I absolutely am utterly understanding of all the people who wanted Paul Manafort to get the longest sentence that was possible and being disappointed (and a little surprised) it wasn't more. But as I said the other day, I think that's mainly an "I want revenge" attitude, not one related to the law and how it impacts sentences for other people upcoming. In the end, although disappointing that it wasn't more, this is all fine. Not only is 7-1/2 years in federal prison really pretty awful, most especially when you're starting it when 70 years old and used to a grand lifestyle of high-living…but the New York City indictments from the D.A. could bring him up to 16 more years -- and keep in mind that he's already plead guilty to all the facts he was indicted for, which is a pretty high hurdle to overcome. AND there are still likely to be further charges by the New York State Attorney General. AND FURTHER, it's not even certain that Robert Mueller is done with him, and could bring additional federal indictments, this on Russian conspiracy felonies (boy, would Manafort's lawyer be red-faced about that), not just financial crimes. On top of which (yes, there's more!) the U.S. Justice Department petitioned the court for him to pay $25 million in restitution. So, while being bothered that he doesn't already have 30 years in prison and accept that the concept of "May he rot in hell" is very understandable, I can't lose much sleep over his sentence yesterday not being the maximum. Paul Manafort was not celebrating his good luck last night. Yes, I wish Manafort got more. A lot more. More than was even allowed. But his future nonetheless is really very dismal.

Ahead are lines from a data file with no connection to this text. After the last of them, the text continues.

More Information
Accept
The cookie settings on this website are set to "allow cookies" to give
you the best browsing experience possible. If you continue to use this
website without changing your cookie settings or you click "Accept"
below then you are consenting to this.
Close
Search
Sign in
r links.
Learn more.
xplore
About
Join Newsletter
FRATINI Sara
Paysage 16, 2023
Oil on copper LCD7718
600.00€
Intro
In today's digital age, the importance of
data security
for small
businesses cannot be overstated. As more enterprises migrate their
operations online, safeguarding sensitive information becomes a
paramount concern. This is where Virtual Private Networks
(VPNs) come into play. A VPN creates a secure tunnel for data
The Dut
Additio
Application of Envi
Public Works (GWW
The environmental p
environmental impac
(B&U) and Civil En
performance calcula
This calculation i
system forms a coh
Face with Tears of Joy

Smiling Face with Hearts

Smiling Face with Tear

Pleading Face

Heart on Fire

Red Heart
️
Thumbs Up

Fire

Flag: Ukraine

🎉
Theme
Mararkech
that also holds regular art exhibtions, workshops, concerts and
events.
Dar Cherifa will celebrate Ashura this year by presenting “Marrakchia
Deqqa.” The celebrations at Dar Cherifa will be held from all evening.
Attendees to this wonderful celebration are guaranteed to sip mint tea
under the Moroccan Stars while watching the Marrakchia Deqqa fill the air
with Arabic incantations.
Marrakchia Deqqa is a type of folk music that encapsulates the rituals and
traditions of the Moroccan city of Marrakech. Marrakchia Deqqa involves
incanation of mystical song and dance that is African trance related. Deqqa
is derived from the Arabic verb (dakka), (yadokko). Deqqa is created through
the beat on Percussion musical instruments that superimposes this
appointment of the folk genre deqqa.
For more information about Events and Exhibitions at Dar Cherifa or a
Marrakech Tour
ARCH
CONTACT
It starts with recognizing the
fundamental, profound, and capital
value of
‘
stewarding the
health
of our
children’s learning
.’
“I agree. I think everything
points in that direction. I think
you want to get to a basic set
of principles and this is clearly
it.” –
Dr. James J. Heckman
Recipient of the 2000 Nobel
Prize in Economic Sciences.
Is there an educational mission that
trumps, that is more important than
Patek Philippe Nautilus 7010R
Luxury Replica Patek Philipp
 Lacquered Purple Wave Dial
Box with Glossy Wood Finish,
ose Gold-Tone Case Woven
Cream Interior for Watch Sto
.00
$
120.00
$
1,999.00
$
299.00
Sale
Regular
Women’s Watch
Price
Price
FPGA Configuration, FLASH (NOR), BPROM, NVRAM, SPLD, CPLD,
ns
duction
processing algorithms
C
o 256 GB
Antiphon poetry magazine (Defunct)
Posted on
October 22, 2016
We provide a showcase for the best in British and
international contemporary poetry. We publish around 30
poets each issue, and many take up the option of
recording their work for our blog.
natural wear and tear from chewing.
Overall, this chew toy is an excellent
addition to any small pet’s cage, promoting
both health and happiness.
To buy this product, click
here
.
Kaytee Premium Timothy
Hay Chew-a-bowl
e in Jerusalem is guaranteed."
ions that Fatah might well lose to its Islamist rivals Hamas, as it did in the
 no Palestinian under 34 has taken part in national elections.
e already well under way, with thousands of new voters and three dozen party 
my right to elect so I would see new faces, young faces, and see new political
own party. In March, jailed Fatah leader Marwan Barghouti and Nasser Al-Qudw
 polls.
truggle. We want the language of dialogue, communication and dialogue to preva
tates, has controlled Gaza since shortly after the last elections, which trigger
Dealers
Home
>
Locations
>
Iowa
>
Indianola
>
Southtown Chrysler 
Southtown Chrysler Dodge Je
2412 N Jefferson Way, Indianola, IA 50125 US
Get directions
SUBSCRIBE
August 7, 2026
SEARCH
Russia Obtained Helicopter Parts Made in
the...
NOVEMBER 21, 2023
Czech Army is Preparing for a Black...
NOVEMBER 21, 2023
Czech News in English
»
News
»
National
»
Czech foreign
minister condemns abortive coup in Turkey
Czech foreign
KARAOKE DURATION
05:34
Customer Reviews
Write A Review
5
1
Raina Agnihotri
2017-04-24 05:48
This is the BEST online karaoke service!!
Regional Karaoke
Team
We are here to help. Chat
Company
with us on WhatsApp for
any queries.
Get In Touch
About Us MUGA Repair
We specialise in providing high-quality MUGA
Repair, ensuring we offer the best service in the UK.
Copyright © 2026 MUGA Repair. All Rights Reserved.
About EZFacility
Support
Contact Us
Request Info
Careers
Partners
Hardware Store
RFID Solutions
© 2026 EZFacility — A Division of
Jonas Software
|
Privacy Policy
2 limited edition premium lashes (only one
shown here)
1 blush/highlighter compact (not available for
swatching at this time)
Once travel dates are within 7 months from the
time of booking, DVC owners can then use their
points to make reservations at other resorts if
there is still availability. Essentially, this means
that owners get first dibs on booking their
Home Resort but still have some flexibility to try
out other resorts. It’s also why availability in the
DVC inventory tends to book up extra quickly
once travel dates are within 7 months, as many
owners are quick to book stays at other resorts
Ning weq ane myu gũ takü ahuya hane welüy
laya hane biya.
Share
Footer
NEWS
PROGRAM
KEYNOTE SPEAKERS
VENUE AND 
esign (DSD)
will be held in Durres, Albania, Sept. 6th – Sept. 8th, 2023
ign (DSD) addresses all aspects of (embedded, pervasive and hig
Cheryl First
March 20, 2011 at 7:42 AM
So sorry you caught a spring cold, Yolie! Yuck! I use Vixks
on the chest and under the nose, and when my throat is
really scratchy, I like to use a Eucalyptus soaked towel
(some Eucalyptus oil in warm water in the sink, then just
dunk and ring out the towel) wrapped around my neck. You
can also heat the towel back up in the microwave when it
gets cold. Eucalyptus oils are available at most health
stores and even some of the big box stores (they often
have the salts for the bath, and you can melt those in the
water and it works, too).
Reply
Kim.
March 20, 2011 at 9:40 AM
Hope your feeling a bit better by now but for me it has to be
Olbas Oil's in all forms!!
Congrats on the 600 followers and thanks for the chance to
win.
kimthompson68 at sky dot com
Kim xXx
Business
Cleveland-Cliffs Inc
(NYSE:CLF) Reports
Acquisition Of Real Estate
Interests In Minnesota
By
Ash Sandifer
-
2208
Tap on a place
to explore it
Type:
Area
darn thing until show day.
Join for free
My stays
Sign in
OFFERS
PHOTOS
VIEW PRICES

But my biggest reaction to yesterday's sentence is focused more on the many other Really Big Names yet to be indicted who are far more complicit in even bigger national crimes than Manafort. And that because (to me) I think the New York City District Attorney may have been even the biggest news. It not only give Manafort potentially more time in prison (up to 16 additional years), but more importantly it had to have given a horrifically bad night to Don Jr., Eric, Ivanka and Jared. And Trump. It not only shows how even New York City -- not just the state -- is going after them, but that the D.A.'s office has already been investigating it and were so prepared that they were ready to go the INSTANT the federal sentencing came down. More than anything, perhaps, it's that blatant preparation that should stoke the most terror in their bodies.
It may even be the most important news here. It shows how prepared they were – it not only shows how prepared they are, but that they are well-passed “fishing expositions” or trying to figure out if there are any crimes hidden. It shows they they know precisely what they’re looking for, and they found it. Further, and on its own pinnacle, none of these indictments, if proven guilty, can be pardoned. And the fact that the D.A. went after mortgage fraud - which, as I said, could get up to 16 years in prison - and these potential defendants are all realtors involved with mortgages, they all have to have been in hell last night. (If they're smart, which admittedly may not be the case…) And this is just New York City, not even New York state. Or the feds.
So, to me, as much as most of the attention was on Judge Jackson's sentence, those New York City indictments to me wee the biggest part about the day's sentencing news, even though it wasn't directly related to sentencing.